Non c’è tempo per fare una cosa alla volta. Non c’è tempo per conoscere le storie dei pazienti, né per fissare nella memoria i loro volti. Non c’è tempo per pensare che nel quartiere accanto si stanno sparando. Non c’è tempo per accorgersi quanto sia vicino il mare.
Stamattina il primo messaggio che ricevo è la foto di una neonata. È la prima bambina nata viva in uno dei nostri centri. Non è il posto che augurerei per una nascita, ma lei è viva, sua mamma è viva. Appena arrivo al centro, vado a vederla. Dorme. La mamma sta ancora ricevendo l’idratazione in vena ma sta meglio.
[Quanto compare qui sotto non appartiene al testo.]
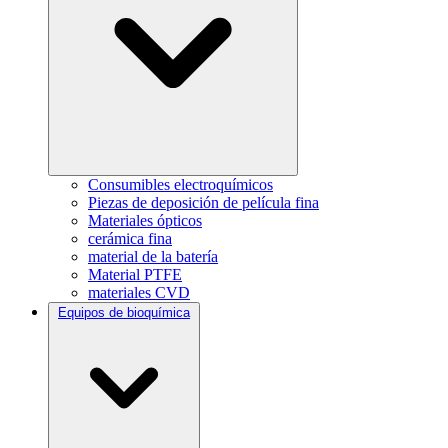
Consumibles electroquímicos
Piezas de deposición de película fina
Materiales ópticos
cerámica fina
material de la batería
Material PTFE
materiales CVD
Equipos de bioquímica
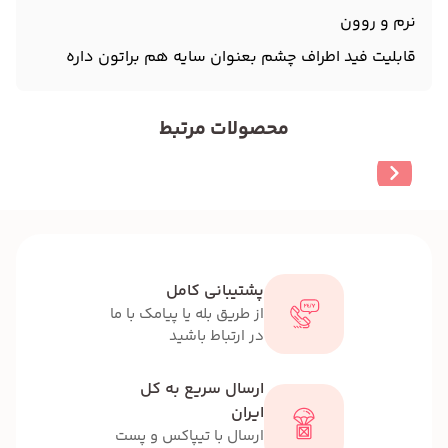
نرم و روون
قابلیت فید اطراف چشم بعنوان سایه هم براتون داره
محصولات مرتبط
پشتیبانی کامل
از طریق بله یا پیامک با ما
در ارتباط باشید
ارسال سریع به کل
ایران
ارسال با تیپاکس و پست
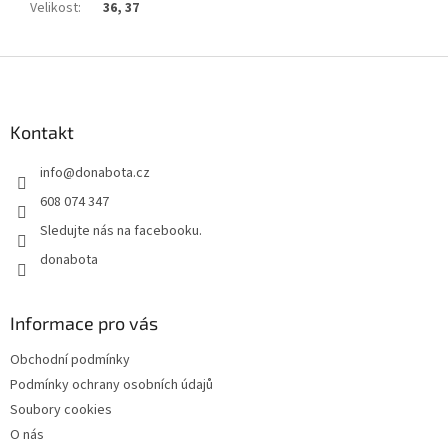
Velikost
:
36, 37
Z
á
p
a
Kontakt
t
info
@
donabota.cz
í
608 074 347
Sledujte nás na facebooku.
donabota
Informace pro vás
Obchodní podmínky
Podmínky ochrany osobních údajů
Soubory cookies
O nás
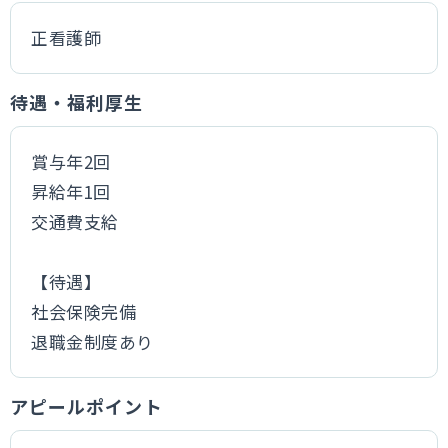
正看護師
待遇・福利厚生
賞与年2回
昇給年1回
交通費支給
【待遇】
社会保険完備
退職金制度あり
アピールポイント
I suoi occhi, quelli sì, li fisso per sempre nella mia memoria.
Stasera è l’ultima sera di Stephanie, la logista del progetto. Siamo tutti stanchi, ma vogliamo celebrare questo saluto. Riusciamo a organizzare una bella cena e balliamo. Siamo tutti così diversi eppure per qualche settimana condividiamo la stessa acqua che sa di cloro, la stessa doccia fredda, la stessa paura di attraversare Martissant, e la stessa voglia di essere qui.
Prima di addormentarmi ripenso agli occhi di quella madre e alla striscia blu del mare e penso che stasera non potrei essere in nessun altro posto.